In seeking to account for the turmoil of the present, many youth have found some consolation in distinguishing between the “mistakes” and “sins” of their revolution. One mistake we hear is that the revolution did not erupt on its own terms, requiring instead prompts from events in Tunisia and Egypt. For example, one post laments that the revolution was not “of pure Yemeni origin,” vaguely hinting that autochthonous rebellion would have been preferable. This insinuation resonates, unintentionally, with President Saleh’s insistence in early 2011 of Yemeni exceptionalism: that Yemen is different from its neighbors and that any such disruption would unleash a natural propensity for civil war. Another “mistake” was that the revolutionary youth was too innocent, thereby rendering the encampments an exploitable arena for the vested interests of political parties and corrupt individuals. It is to the elite partisan world of political power, which came to infuse the revolution that these youth attribute “sin.” They would remind their critics that it was not they who pushed for the power-transfer initiative that granted Saleh immunity, nor they who invited a twenty-two state military coalition into their territory, or who colluded with Ansar Allah. Many, however, have continued to put their trust in political elites, some of whom even have connections to the old regime. They do not see this as contradicting their revolutionary values.
Although relegated to the status of sin for their grand act of betrayal, Ansar Allah did not allow the tenth anniversary to pass uncelebrated. They too had occupied the revolutionary squares, had their share of martyrs, and had marched through the capital invoking the will of the people and celebrating the civility of the revolutionary message. Despite the absence of celebrations in the streets of Sana’a, on their television channel they recalled the events of 2011 through an anti-imperialist lens. The tenth anniversary was an opportunity to remind themselves and their enemies how Washington, Saudi Arabia, and corrupt Yemeni elites linked to the opposition parties had hijacked this event for their own personal gains.
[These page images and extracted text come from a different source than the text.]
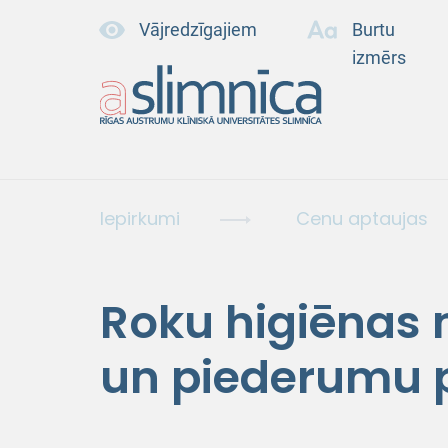
Vājredzīgajiem
Burtu
izmērs
Iepirkumi
Cenu aptaujas
Roku higiēnas 
un piederumu 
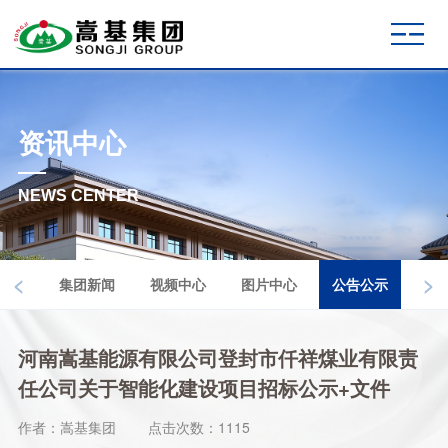
资讯中心
NEWS CENTER
<
>
集团新闻
视频中心
图片中心
公告公示
河南嵩基能源有限公司登封市仟祥煤业有限责
任公司关于智能化建设项目招标公示+文件
作者：嵩基集团
点击次数：1115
They reminded us that the power-transfer initiative and the ensuing National Dialogue Conference had sought to perpetuate imperial domination over Yemen. In these recollections we gleaned another, implicit, message: let us do all we can to ensure that a past of political alienation does to repeat itself. The reportage assertively concluded that the February 2011 revolution was saved in September 2014, by “the people.” For Ansar Allah, the present war marks anything but the end of revolution.
Innocence and Indulgence
As the youth celebrated their beautiful moment, they did so knowing that many hold them directly responsible for the inordinate levels of suffering that today plagues the country. It matters little whether they claim their event was hijacked or betrayed. It is they who set this course in motion by disrupting an established order, albeit an authoritarian one. Those in the diaspora know that when they post on their newsfeeds about the purity of their revolution, comments will inevitably come their way accusing them of material privilege, of not suffering like us, of insensitivity, self-indulgence, and of blind zeal. To their denouncers, what occurred in 2011 was al-nakba (catastrophe). For example, in reply to a post lauding the revolutionary efficiency and progressiveness of the conference in al-Turba, a man asks pointedly “but will it be open to self-critique?”
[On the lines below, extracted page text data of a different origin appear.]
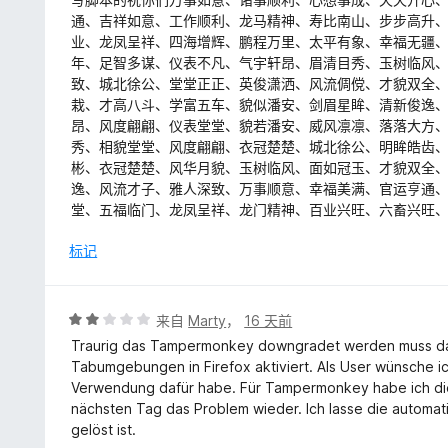
5
通、吉祥如意、工作顺利、龙马精神、寿比南山、步步高升
/
业、龙凤呈祥、四海增辉、鹏程万里、太平有象、幸福无疆
5
年、足智多谋、仪表不凡、气宇轩昂、眉清目秀、玉树临风
致、城北徐公、堂堂正正、英俊潇洒、风流倜傥、才貌双全
栽、才高八斗、学富五车、貌似潘安、剑眉星眸、清新俊逸
昂、风度翩翩、仪表堂堂、貌若潘安、威风凛凛、落落大方
秀、相貌堂堂、风度翩翩、衣冠楚楚、城北徐公、明眸皓齿
彬、衣冠楚楚、风华月貌、玉树临风、面如冠玉、才貌双全
逸、风流才子、雅人深致、万事顺意、幸福美满、官运亨通
堂、五福临门、龙凤呈祥、龙门精神、百业兴旺、六畜兴旺
标记
评
来自
Marty
，
16 天前
分
Traurig das Tampermonkey downgradet werden muss d
2
Tabumgebungen in Firefox aktiviert. Als User wünsche i
/
Verwendung dafür habe. Für Tampermonkey habe ich die
5
nächsten Tag das Problem wieder. Ich lasse die automat
gelöst ist.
The fiercer the criticism, the fiercer the claim to innocence and the purer the event appears. The youth scorn Ansar Allah for their act of betrayal, of having sat with them in the tents speaking the same revolutionary language all the while plotting sabotage. They see the triumph of this enemy as a regression—a return to an era of backwardness and despotism, reminiscent of the imamate against which the 1962 revolution erupted. Talk of regression merges with fear of the “ghosts of Saleh” haunting the present, refusing to allow the New Yemen to emerge from the rubble. The youth publish articles for online newspapers seeking to remind all those who show signs of nostalgia for the law and order of Saleh’s regime, that life prior to the revolution was masdud (a dead end) and certainly no measure against which to speak of progress.
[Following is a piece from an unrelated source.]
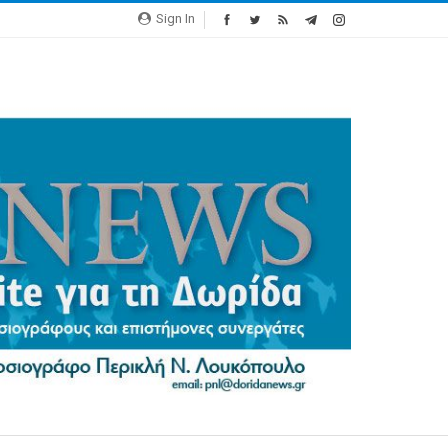
Sign In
With reminders of their glorious moment—of an exemplary moral individual parading through the streets of Sana’a, holding corrupt and corrupting persons to account, acting with dignity in word and deed, and challenging all those who would threaten the Yemen of their ideations—we find bold proclamations that “the revolution continues!” The integrity of the original revolutionary individual thus appears to remains intact beneath the horror and bloodshed of battle—that it both was and still is “A peaceful revolution that does not carry guns or artillery, but the rose of love and the dove of peace, and that sings the song of patriotism and freedom,” as one activist put it. Others find refuge in the belief that the revolution has reinvented itself on the battlefield as part of a seamless continuum set in motion in 2011. There is virtue in violence. Claims of revolutionary endurance and adaptation are accompanied by occasional references to messianic visions of a future civil state in which the beautiful moment will be once more. Other voices chime in: “We are broken but we have no remorse” and “There is no shame in the February [2011] Revolution.” In private they speak of psychological trauma and a lost generation.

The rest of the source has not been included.